Y quizá cada uno tomara su corazón,
henchido, inflado, hinchado por la ira
y por el llanto y la desesperanza,
y lo arrojara desde su turbia torre de marfil,
como semilla grande para el florecer del héroe;
para alfombrar de púrpura valerosa el camino
que haya de pisar mañana el héroe verdadero.
¿Estás haciéndome caso?: el héroe verdadero.
El que lleva en las sienes una corona de espigas
y en el pecho un corazón de pan tranquilo y vigoroso.

Compréndeme ahora: se engañan  quienes creen
que sólo ante un lecho de muerte uno se despide
para siempre, de todo aquello que le es querido:
estoy vivo, y estás viva, y existe la esperanza,
pero tengo que despedirme de estas palabras mías
que no gritaré jamás, porque sólo soy un hombre.

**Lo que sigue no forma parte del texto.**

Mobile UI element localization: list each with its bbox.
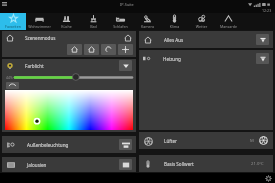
button[interactable]: Kamera — [134, 13, 161, 30]
staticText: 12:23 — [262, 8, 272, 13]
button[interactable]: Farblicht Steuerung — [119, 60, 132, 71]
staticText: Außenbeleuchtung — [27, 142, 119, 148]
button[interactable]: Außenbeleuchtung schalten — [119, 139, 132, 150]
staticText: Klima — [161, 24, 188, 29]
staticText: Mansarde — [215, 24, 242, 29]
button[interactable]: Küche — [53, 13, 80, 30]
staticText: Alles Aus — [164, 37, 256, 43]
staticText: Jalousien — [27, 162, 119, 168]
button[interactable]: Einstellungen — [265, 175, 272, 182]
staticText: 21.0°C — [251, 161, 264, 167]
button[interactable]: Alles Aus — [256, 34, 269, 45]
button[interactable]: Farblicht — [2, 59, 136, 72]
staticText: IP-Suite — [120, 2, 134, 7]
button[interactable]: Wohnzimmer — [26, 13, 53, 30]
button[interactable]: Licht umschalten — [6, 82, 19, 89]
button[interactable]: Wetter — [188, 13, 215, 30]
staticText: Schlafen — [107, 24, 134, 29]
button[interactable]: Nacht — [101, 44, 116, 55]
staticText: 44% — [6, 75, 13, 80]
button[interactable]: Heizung — [139, 50, 273, 67]
button[interactable]: Heizung steuern — [256, 53, 269, 64]
staticText: M — [250, 138, 254, 144]
button[interactable]: Jalousien — [2, 157, 136, 172]
staticText: Favoriten — [0, 24, 26, 29]
button[interactable]: Außenbeleuchtung — [2, 136, 136, 153]
staticText: Lüfter — [164, 138, 250, 144]
staticText: Küche — [53, 24, 80, 29]
button[interactable]: Anwesend — [67, 44, 82, 55]
staticText: Bad — [80, 24, 107, 29]
button[interactable]: Alles Aus — [139, 31, 273, 48]
button[interactable]: Abwesend — [84, 44, 99, 55]
staticText: Wohnzimmer — [26, 24, 53, 29]
staticText: Wetter — [188, 24, 215, 29]
button[interactable]: Favoriten — [0, 13, 26, 30]
button[interactable]: Urlaub — [118, 44, 133, 55]
staticText: Szenenmodus — [25, 35, 124, 41]
button[interactable]: Farbauswahl — [5, 90, 133, 130]
button[interactable]: Bad — [80, 13, 107, 30]
button[interactable]: Klima — [161, 13, 188, 30]
staticText: Heizung — [163, 56, 256, 62]
staticText: Farblicht — [25, 63, 119, 69]
staticText: Kamera — [134, 24, 161, 29]
button[interactable]: Lüfter schalten — [258, 135, 269, 146]
button[interactable]: Lüfter — [139, 132, 273, 149]
button[interactable]: Schlafen — [107, 13, 134, 30]
staticText: Basis Sollwert — [164, 161, 251, 167]
button[interactable]: Mansarde — [215, 13, 242, 30]
button[interactable]: Basis Sollwert — [139, 155, 273, 172]
button[interactable]: Szenenmodus — [2, 31, 136, 44]
button[interactable]: Jalousien steuern — [119, 159, 132, 170]
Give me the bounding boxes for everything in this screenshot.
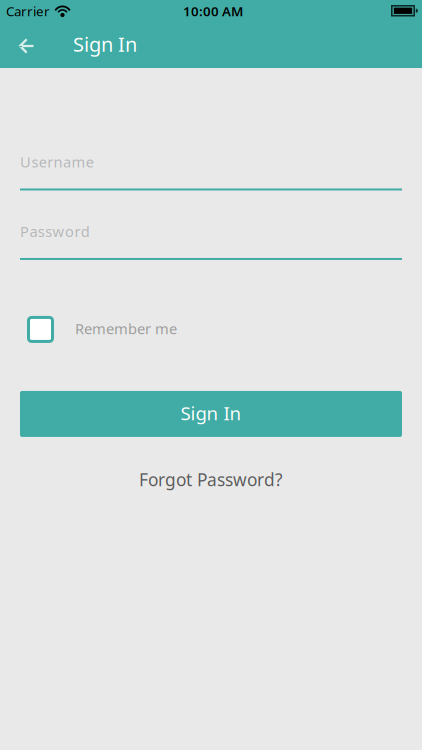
staticText: Forgot Password? [139, 468, 283, 491]
button[interactable]: Username [20, 152, 402, 190]
staticText: Sign In [180, 401, 242, 425]
button[interactable]: Forgot Password? [139, 468, 283, 491]
staticText: Username [20, 152, 94, 172]
button[interactable]: Sign In [20, 391, 402, 437]
staticText: Password [20, 222, 90, 241]
staticText: Sign In [73, 31, 137, 57]
button[interactable]: Remember me [20, 316, 177, 343]
staticText: Carrier [6, 2, 50, 20]
staticText: Remember me [75, 319, 177, 338]
button[interactable]: Password [20, 222, 402, 260]
staticText: 10:00 AM [183, 2, 243, 20]
button[interactable]: Back [0, 24, 44, 68]
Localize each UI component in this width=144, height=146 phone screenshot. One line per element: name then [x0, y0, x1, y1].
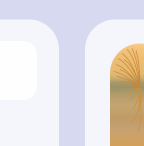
button[interactable] [0, 20, 59, 146]
button[interactable] [85, 20, 144, 146]
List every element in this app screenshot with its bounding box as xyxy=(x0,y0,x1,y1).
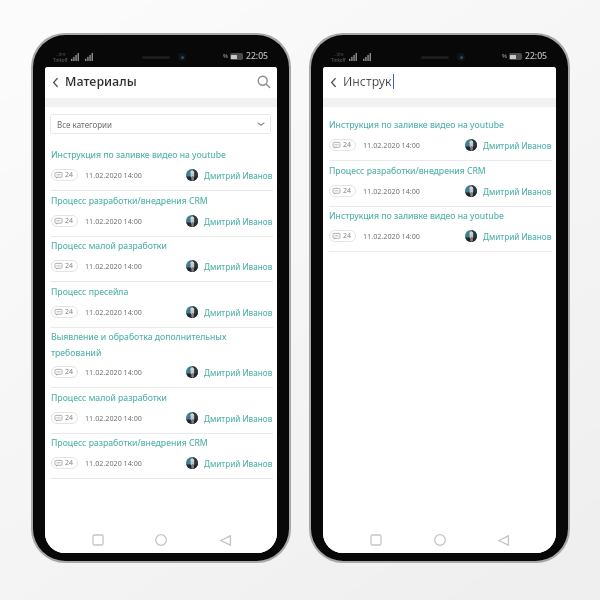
button[interactable]: Инструкция по заливке видео на youtube xyxy=(323,207,556,252)
staticText: 11.02.2020 14:00 xyxy=(85,216,142,226)
staticText: 11.02.2020 14:00 xyxy=(363,231,420,241)
staticText: 11.02.2020 14:00 xyxy=(85,307,142,317)
button[interactable]: Инструкция по заливке видео на youtube xyxy=(45,146,277,191)
staticText: 24 xyxy=(65,458,74,468)
staticText: Процесс малой разработки xyxy=(51,240,167,252)
staticText: Процесс разработки/внедрения CRM xyxy=(329,165,486,177)
staticText: Выявление и обработка дополнительных тре… xyxy=(51,331,273,358)
staticText: 24 xyxy=(65,170,74,180)
staticText: Tinkoff xyxy=(331,57,346,63)
button[interactable]: Процесс малой разработки xyxy=(45,388,277,434)
staticText: Дмитрий Иванов xyxy=(483,231,552,242)
staticText: 11.02.2020 14:00 xyxy=(85,458,142,468)
button[interactable]: Search xyxy=(254,72,274,92)
staticText: Дмитрий Иванов xyxy=(204,170,273,181)
button[interactable]: Back xyxy=(324,73,342,91)
staticText: Инструк xyxy=(343,73,392,90)
button[interactable]: Инструкция по заливке видео на youtube xyxy=(323,116,556,161)
button[interactable]: Процесс разработки/внедрения CRM xyxy=(323,161,556,207)
button[interactable]: Все категории xyxy=(50,114,271,134)
staticText: 24 xyxy=(65,307,74,317)
button[interactable]: Процесс пресейла xyxy=(45,282,277,328)
staticText: 24 xyxy=(65,216,74,226)
staticText: % xyxy=(223,52,228,60)
staticText: Дмитрий Иванов xyxy=(204,367,273,378)
staticText: 24 xyxy=(343,140,352,150)
staticText: 11.02.2020 14:00 xyxy=(85,261,142,271)
staticText: 24 xyxy=(65,367,74,377)
staticText: Инструкция по заливке видео на youtube xyxy=(329,210,504,222)
staticText: Процесс разработки/внедрения CRM xyxy=(51,437,208,449)
staticText: Процесс разработки/внедрения CRM xyxy=(51,195,208,207)
staticText: Дмитрий Иванов xyxy=(204,261,273,272)
button[interactable]: Процесс разработки/внедрения CRM xyxy=(45,191,277,237)
staticText: Инструкция по заливке видео на youtube xyxy=(51,149,226,161)
staticText: 11.02.2020 14:00 xyxy=(85,170,142,180)
staticText: Tinkoff xyxy=(53,57,68,63)
staticText: Дмитрий Иванов xyxy=(204,413,273,424)
button[interactable]: Recents xyxy=(365,529,387,551)
staticText: Процесс малой разработки xyxy=(51,392,167,404)
button[interactable]: Recents xyxy=(87,529,109,551)
staticText: Дмитрий Иванов xyxy=(483,186,552,197)
staticText: 11.02.2020 14:00 xyxy=(363,186,420,196)
staticText: Все категории xyxy=(57,119,113,130)
button[interactable]: Выявление и обработка дополнительных тре… xyxy=(45,328,277,388)
staticText: ..itre xyxy=(334,51,344,57)
staticText: 24 xyxy=(343,186,352,196)
staticText: 22:05 xyxy=(525,50,547,62)
staticText: 11.02.2020 14:00 xyxy=(363,140,420,150)
staticText: Процесс пресейла xyxy=(51,286,129,298)
staticText: 22:05 xyxy=(246,50,268,62)
button[interactable]: Home xyxy=(429,529,451,551)
staticText: 11.02.2020 14:00 xyxy=(85,413,142,423)
staticText: Дмитрий Иванов xyxy=(204,458,273,469)
staticText: Инструкция по заливке видео на youtube xyxy=(329,119,504,131)
staticText: 11.02.2020 14:00 xyxy=(85,367,142,377)
button[interactable]: Back xyxy=(214,529,236,551)
button[interactable]: Back xyxy=(492,529,514,551)
button[interactable]: Процесс разработки/внедрения CRM xyxy=(45,434,277,479)
button[interactable]: Home xyxy=(150,529,172,551)
staticText: 24 xyxy=(65,413,74,423)
button[interactable]: Back xyxy=(46,73,64,91)
staticText: Материалы xyxy=(65,73,137,90)
staticText: 24 xyxy=(65,261,74,271)
button[interactable]: Процесс малой разработки xyxy=(45,237,277,282)
staticText: % xyxy=(502,52,507,60)
staticText: Дмитрий Иванов xyxy=(483,140,552,151)
staticText: ..itre xyxy=(56,51,66,57)
staticText: Дмитрий Иванов xyxy=(204,307,273,318)
staticText: 24 xyxy=(343,231,352,241)
staticText: Дмитрий Иванов xyxy=(204,216,273,227)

Pero ojalá llegue alguien que las arroje al aire:
ya sé que muchas serán arrastradas por el viento,
entonces, y que algunas caerán sobre las azoteas
y que lentamente irá secándolas el sol
y pudriéndolas la lluvia;
que otras quedarán sobre el asfalto de las calles
y que serán comida de los perros,
pero que una, la más limpia y serena de todas,
acunará la infancia del que estamos esperando.

Eso era todo lo que quería decirte.
Ahora voy a salir de nuevo a la calle:
deséame la mejor suerte,
y que tenga la fuerza de voluntad necesaria
para no dejarme acobardar, como ellos.